Wallace was casually chatting with a colonel named Ingersoll as the train steamed along. Neither of the two men counted himself as a Christian, but that day they were discussing the life of Jesus. Wallace said, “Myths and superstitions aside, I think His life would make a great novel.”
Ingersoll immediately said, “I should say so, and you’re just the man to write it. Once and for all, throw out all the hocus-pocus and show Him to be the plain, common man he undoubtedly was — a good man, but no more than that.”
General Wallace took the advice. But somewhere along the journey of writing, his book took a fork in the road. So did the tone of his life. The more he read, the more he studied, and the more he reflected on the life of Jesus of Nazareth, the more convinced he became that Jesus was no plain, common man at all. Truly this was the Son of God. Wallace began in cynicism and finished in worship. His book, Ben Hur, has become a classic.
Frank Morrison was travelling in elite legal circles when he came to his fork in the road. He was a bright, articulate lawyer who started out with a passion to debunk the “resurrection myth” forever — and he completed his work with another passion entirely. He agreed with the fictional detective Sherlock Holmes that if the facts of a mystery are examined logically and every possible explanation is systematically eliminated, the one that remains must be the explanation, no matter how absurd or illogical it seems. Morison engaged in what his profession called “discovery of evidence” and came to the conclusion that Jesus Christ rose from the dead on the third day, beyond any doubt. The book he wrote, Who Moved the Stone?, is still a classic defence of the Resurrection.
But there is a third writer more extraordinary than either of these two — and at least this one, when he came to his fork in the road, was actually on a road! His name is Saul, and passion coursed through his veins in a way the world has seldom seen. As a kind of ecclesiastical hit man for the Hebrew religious establishment, he sought out Christians and persecuted them with ruthless, uncompromising commitment. When he made the same discovery as Frank Morison and Lew Wallace — that the One he persecuted was, in fact, the Lord of life — he rose from the dust and travelled along a new road for the rest of his life.

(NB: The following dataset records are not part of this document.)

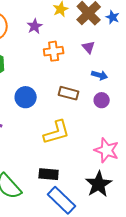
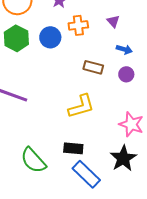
blue circle: (26, 97) -> (50, 37), moved

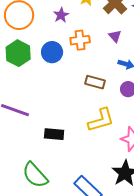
yellow L-shape: (81, 106) -> (101, 120), moved
black rectangle: (73, 148) -> (54, 134), moved

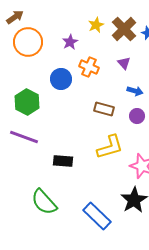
orange cross: (80, 40) -> (89, 67), turned 30
green hexagon: (18, 53) -> (27, 102), moved

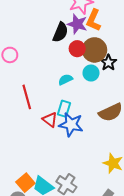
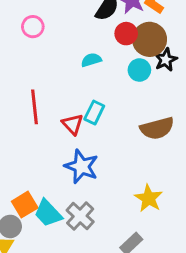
cyan semicircle: (65, 80) -> (91, 60), moved
red line: (27, 97) -> (35, 107), moved
blue star: (71, 125) -> (81, 166), moved

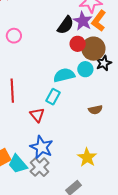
cyan semicircle: (91, 60) -> (64, 75), moved, size x1.5
red triangle: (73, 124) -> (37, 115), moved
brown semicircle: (157, 128) -> (95, 110), size x0.6
blue star: (81, 166) -> (42, 147), moved

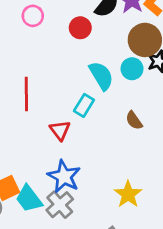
red circle: (78, 44) -> (80, 28), moved
cyan semicircle: (64, 75) -> (101, 76), turned 70
brown semicircle: (95, 110) -> (134, 120), moved, turned 64

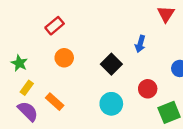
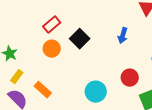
red rectangle: (55, 26) -> (52, 25), moved
black square: (111, 64) -> (80, 39), moved

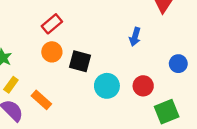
black square: (80, 39) -> (80, 61), moved, turned -30
cyan circle: (96, 92) -> (107, 86), moved

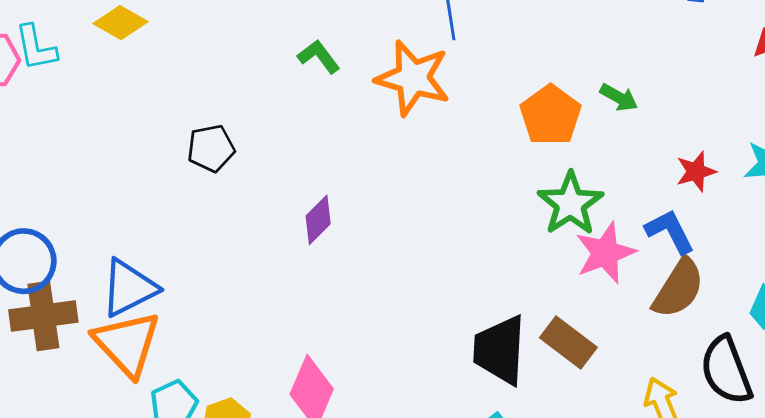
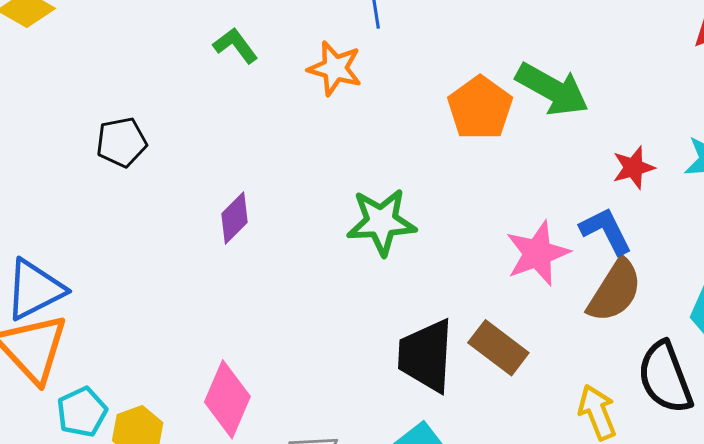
orange star: (413, 78) -> (335, 68), size x0.7
green arrow: (619, 97) -> (552, 89), size x1.8
green star: (570, 204) -> (381, 222), moved, turned 30

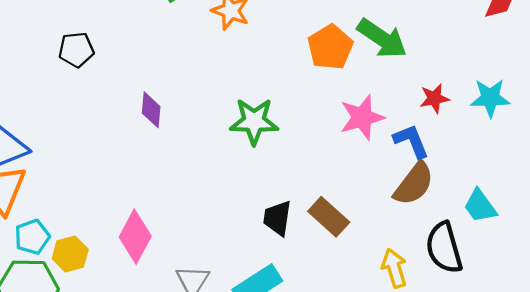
purple diamond: (235, 218) -> (151, 110), turned -45
pink star: (538, 253) -> (362, 117), moved
black trapezoid: (426, 356) -> (277, 218), size x0.7

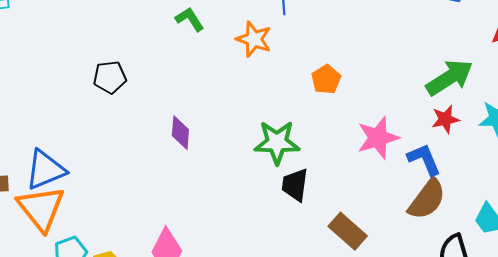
green arrow: (382, 38) -> (449, 78), moved, turned -66
orange pentagon: (330, 47) -> (326, 79), moved, size x0.7
black trapezoid: (277, 218) -> (295, 185), moved

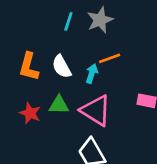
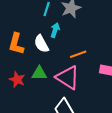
orange line: (110, 58) -> (78, 54), moved
cyan arrow: (92, 73) -> (55, 30), moved

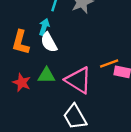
cyan arrow: (55, 30) -> (44, 27), moved
orange line: (78, 54) -> (109, 64), moved

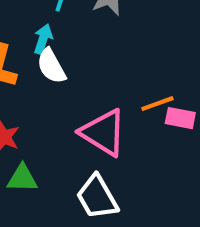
green triangle: (47, 75) -> (22, 178), moved

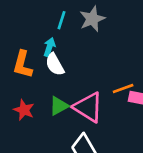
green triangle: (22, 178) -> (59, 106), moved, turned -30

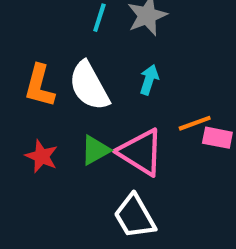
cyan arrow: (49, 47) -> (149, 80), moved
white semicircle: (55, 64) -> (89, 86), size x1.4

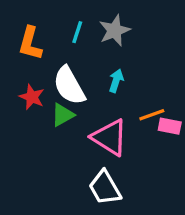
orange L-shape: (39, 86) -> (30, 43), moved
green triangle: (95, 150) -> (63, 115), moved
red star: (42, 156) -> (32, 97), moved

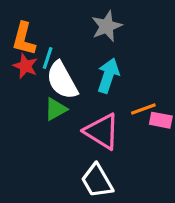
cyan line: (77, 32) -> (48, 58), moved
cyan arrow: (116, 81) -> (108, 76), size x1.5
red star: (32, 97) -> (25, 66), moved

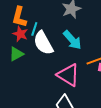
cyan arrow: (108, 76) -> (72, 40), turned 120
green triangle: (56, 109) -> (16, 54), moved

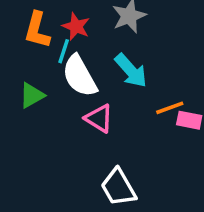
red star: (20, 34) -> (76, 26), moved
pink triangle: (68, 75) -> (99, 118), moved, size x0.7

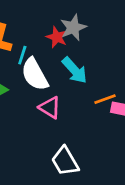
red star: (76, 26) -> (57, 37), moved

It was Paul who gave us the passion principle in Colossians 3:23-24…
“Put your heart and soul into every activity you do, as though you are doing it for the Lord himself and not merely for others. For we know that we will receive a reward, an inheritance from the Lord, as we serve the Lord Yahweh, the Anointed One!” (TPT)
“Whatever you do, work heartily, as for the Lord and not for men, knowing that from the Lord you will receive the inheritance as your reward. You are serving the Lord Christ.” (ESV)
For him, “whatever you do” was reaching the lost for Christ. Evangelism was at the core of every thought, word, and deed. Paul serves as a pattern for passion in at least three areas. First, he shows what it means to be sold-out, no-holds-barred servant of Christ. Second, he is a model of the character of a passionate servant of Christ. Third, he is a model of the ultimate goal in life — sharing Christ with others
Over the next few days, let’s soak up all we can from the remarkable story of the apostle known as Paul. Let’s look at the example he left us after reaching his life-changing fork in the road.